### Supplied records:
<<<<

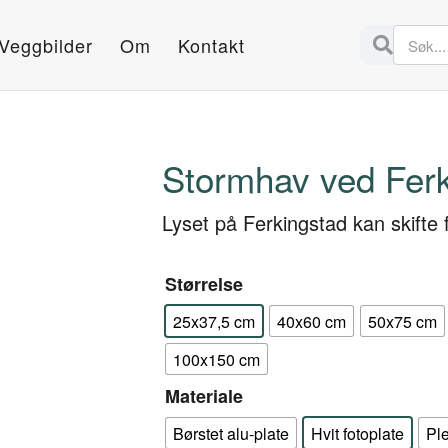
Veggbilder
Om
Kontakt
Stormhav ved Ferk
Lyset på Ferkingstad kan skifte 
Størrelse
25x37,5 cm
40x60 cm
50x75 cm
100x150 cm
Materiale
Børstet alu-plate
Hvit fotoplate
Pl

>>>>

In the answer, the data should reappear exactly, with no pictures.

Veggbilder
Om
Kontakt
Stormhav ved Ferk
Lyset på Ferkingstad kan skifte 
Størrelse
25x37,5 cm
40x60 cm
50x75 cm
100x150 cm
Materiale
Børstet alu-plate
Hvit fotoplate
Pl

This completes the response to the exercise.